To do that, you had to crunch all of the equations regarding traits, defined by the Psych PhDs at the company, and find the relationship between them, which is represented by a fit score. Candidates’ performance “DNA” was compared to the DNA of the highest-performing existing employees, and then those with the highest fit score would be presented as the suggested hires. They had a very high ROI because companies time and time again could show that finding the relationship between behavior and performance was quantifiable.
Now as a Product Manager in Analytics, I spend my time helping customers use the data they have at their disposal to uncover unknown problems, and debug their hardest known problems. Understanding the relationship between behavior and revenue is an ever-increasing superpower in Analytics.
Usermind’s powerful system can mine through all of these data collections, jumping across the separations with ease. You can automate to ensure that your preferred source of truth has the most up-to-date information, as early as real-time for some applications.

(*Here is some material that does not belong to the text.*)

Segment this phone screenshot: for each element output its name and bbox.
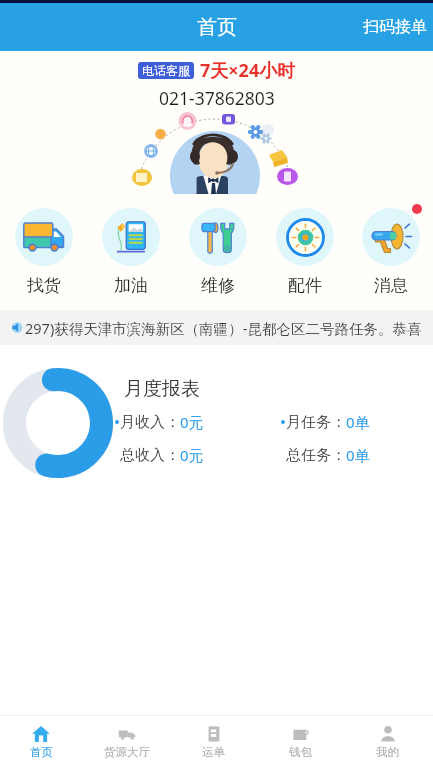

You can respond more rapidly, efficiently, and you can do so without constantly having to clean up or massage the data. You are allowed to easily maintain your separate systems while also aggregating their data into one place.
With our intelligent storage system, you can find those hidden relationships between your systems. Don’t worry about having business analysts on hand, who are required to ramp up to each system, and stay there long enough to impact your bottom line. With Usermind, you can find equality relationships in your systems and synthetically build that relationship between your systems within our pipeline.